In terms of civil rights, the Birch Society certainly strongly opposed the civil rights movement of the 1960s and tried to get its members to prevent the passage of the Civil Rights Act of 1964 as well as the Voting Rights Act of 1965. It did so because it believed that the Communist Party was directing the civil rights movement behind the scenes, which was something the Society had in common with J Edgar Hoover and some very senior members of the Kennedy administration, of course.
JW: Could you tell us what Dominion Theology is and why it is associated with The Christian Right?

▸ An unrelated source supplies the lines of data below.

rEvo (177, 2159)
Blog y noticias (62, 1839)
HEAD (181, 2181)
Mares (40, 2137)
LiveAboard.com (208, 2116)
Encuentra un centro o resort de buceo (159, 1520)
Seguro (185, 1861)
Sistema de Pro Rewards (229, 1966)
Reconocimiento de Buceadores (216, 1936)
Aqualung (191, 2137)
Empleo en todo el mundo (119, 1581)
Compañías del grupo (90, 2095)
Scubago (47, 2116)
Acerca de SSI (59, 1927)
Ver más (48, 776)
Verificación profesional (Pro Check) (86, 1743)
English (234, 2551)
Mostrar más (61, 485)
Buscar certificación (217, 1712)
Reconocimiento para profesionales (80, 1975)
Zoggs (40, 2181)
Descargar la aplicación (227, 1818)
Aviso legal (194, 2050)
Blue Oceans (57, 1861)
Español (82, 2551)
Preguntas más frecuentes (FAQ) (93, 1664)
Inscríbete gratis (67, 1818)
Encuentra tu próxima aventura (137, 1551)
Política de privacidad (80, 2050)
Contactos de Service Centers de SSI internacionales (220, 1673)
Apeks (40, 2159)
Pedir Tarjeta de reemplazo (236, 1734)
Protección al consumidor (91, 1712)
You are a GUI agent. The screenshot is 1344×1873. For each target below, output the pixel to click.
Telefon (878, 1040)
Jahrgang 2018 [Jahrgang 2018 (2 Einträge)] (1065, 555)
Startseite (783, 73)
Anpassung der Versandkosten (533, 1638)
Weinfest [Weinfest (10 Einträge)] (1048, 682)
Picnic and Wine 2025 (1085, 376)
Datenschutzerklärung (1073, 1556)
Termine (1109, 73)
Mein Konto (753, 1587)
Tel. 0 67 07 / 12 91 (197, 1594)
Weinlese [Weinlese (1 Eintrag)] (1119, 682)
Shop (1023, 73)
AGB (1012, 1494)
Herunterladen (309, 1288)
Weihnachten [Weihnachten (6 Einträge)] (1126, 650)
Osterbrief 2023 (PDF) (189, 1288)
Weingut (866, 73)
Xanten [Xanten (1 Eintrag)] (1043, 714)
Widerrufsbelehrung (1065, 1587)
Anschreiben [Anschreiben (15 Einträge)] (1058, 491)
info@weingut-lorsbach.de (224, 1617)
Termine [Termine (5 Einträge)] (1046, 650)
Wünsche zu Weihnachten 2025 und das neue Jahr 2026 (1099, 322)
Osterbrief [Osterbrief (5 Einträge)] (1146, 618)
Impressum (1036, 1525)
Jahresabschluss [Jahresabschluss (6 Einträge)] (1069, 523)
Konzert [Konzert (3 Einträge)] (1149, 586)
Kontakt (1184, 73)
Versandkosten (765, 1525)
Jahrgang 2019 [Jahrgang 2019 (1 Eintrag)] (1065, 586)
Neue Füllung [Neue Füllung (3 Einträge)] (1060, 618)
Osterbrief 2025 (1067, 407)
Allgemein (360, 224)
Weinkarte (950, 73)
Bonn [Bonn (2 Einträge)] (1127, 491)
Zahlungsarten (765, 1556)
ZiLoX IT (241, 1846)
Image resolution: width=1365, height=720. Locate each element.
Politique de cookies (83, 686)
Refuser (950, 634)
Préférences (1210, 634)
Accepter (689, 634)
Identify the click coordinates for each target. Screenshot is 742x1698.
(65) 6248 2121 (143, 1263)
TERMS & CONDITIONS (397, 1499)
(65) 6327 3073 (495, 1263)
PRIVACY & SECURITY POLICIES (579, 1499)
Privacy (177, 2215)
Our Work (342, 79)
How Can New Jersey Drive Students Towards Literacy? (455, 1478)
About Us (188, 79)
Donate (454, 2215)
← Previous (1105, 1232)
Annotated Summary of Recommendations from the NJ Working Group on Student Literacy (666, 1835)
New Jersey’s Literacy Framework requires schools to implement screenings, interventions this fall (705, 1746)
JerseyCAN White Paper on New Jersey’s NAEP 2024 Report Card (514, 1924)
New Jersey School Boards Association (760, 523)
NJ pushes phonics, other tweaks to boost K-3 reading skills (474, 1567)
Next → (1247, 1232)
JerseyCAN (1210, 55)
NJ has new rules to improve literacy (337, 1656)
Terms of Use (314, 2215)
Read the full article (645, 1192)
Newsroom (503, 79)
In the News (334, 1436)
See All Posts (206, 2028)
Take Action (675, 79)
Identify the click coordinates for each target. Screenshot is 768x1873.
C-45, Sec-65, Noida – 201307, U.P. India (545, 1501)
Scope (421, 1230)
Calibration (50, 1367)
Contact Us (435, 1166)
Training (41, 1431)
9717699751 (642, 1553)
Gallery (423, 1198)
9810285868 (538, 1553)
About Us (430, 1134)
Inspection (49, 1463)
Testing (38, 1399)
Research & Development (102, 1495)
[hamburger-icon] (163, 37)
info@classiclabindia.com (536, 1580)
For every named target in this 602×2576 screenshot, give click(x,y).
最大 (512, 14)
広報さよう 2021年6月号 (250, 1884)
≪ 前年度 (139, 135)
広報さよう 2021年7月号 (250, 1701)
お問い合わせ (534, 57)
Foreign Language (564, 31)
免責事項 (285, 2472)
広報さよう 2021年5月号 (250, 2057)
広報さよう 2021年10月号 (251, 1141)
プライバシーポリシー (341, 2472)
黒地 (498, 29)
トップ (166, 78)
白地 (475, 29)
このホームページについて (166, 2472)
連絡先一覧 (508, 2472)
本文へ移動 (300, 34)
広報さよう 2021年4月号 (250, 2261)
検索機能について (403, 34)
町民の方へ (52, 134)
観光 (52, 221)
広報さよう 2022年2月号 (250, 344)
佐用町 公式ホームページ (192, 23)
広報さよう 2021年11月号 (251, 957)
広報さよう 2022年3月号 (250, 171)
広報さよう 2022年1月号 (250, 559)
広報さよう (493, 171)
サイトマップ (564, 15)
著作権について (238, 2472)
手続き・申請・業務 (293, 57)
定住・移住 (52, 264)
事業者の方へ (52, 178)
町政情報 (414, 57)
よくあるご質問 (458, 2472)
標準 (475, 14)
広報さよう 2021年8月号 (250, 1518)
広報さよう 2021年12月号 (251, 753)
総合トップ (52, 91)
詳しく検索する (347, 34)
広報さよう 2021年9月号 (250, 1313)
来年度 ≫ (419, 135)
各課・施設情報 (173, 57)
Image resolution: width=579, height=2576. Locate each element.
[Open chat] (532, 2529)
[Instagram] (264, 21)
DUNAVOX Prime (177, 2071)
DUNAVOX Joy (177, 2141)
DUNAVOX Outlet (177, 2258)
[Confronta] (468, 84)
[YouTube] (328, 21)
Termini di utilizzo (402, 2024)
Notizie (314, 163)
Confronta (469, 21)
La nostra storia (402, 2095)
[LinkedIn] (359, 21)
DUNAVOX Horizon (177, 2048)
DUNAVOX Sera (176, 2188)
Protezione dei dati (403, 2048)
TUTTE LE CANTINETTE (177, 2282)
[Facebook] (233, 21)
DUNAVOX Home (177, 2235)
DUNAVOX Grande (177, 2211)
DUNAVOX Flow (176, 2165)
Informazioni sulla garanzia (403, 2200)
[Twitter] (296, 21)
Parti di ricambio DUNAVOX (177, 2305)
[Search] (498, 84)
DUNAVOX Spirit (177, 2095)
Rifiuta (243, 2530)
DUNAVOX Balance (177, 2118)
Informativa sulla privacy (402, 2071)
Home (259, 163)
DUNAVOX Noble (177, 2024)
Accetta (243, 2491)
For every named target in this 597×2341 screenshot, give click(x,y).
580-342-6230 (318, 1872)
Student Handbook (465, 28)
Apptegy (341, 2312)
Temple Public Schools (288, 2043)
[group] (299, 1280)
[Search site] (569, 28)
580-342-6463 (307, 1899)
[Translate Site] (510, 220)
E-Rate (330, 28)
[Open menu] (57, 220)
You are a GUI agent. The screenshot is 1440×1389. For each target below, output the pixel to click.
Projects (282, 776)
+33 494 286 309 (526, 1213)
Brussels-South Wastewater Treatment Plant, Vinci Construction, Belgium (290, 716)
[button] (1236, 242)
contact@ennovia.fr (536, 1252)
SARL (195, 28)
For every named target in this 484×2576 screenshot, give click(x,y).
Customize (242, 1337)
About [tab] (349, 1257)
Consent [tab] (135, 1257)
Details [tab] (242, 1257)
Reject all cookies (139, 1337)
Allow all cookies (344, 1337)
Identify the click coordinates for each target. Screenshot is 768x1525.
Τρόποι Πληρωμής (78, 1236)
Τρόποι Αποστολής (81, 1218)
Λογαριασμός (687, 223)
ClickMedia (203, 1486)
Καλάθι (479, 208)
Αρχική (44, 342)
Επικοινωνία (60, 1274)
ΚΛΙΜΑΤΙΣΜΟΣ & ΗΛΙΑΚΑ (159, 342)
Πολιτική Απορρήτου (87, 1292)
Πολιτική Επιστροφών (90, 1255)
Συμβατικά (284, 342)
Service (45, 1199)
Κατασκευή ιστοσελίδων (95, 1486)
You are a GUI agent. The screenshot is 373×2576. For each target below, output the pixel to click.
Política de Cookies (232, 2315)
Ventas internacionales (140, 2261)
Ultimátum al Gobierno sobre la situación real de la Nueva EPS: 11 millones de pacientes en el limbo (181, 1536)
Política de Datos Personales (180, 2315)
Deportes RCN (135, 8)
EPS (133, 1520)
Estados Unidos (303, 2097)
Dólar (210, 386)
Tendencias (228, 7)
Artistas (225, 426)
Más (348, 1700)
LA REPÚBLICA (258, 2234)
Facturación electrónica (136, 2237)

DJM: Dominion Theology gets its name from that part of the book of Genesis in which God tells Adam and Eve to exercise “dominion” over “every living thing that moveth upon the earth” and to “subdue it.” Adherents of Dominion Theology basically believe that this passage of the Bible authorizes or instructs them to take control of all secular institutions until Christ returns. But although it’s a belief system that’s strongly associated with the Christian Right, it’s also one that takes a number of different forms, and so scholars have made a distinction between what they call “soft” and “hard” dominionists. On the “softer” side of the scale, for example, are evangelical Christians who simply see the United States as moving too far in a secular direction and want to get involved in political activity in order to set country back on to what they regard as the “right”—or biblically determined—path. So they oppose things like gay rights, abortion rights, same-sex marriage, “attacks” on school prayer and so on. This doesn’t go far enough for the “hard” dominionists however, for whom the end goal is the creation of a Christian theocratic state in the US. For them, the Constitution and the Bill of Rights are clearly secondary to divinely sanctioned Biblical law, and American society and the polity should be completely reorganized to reflect this.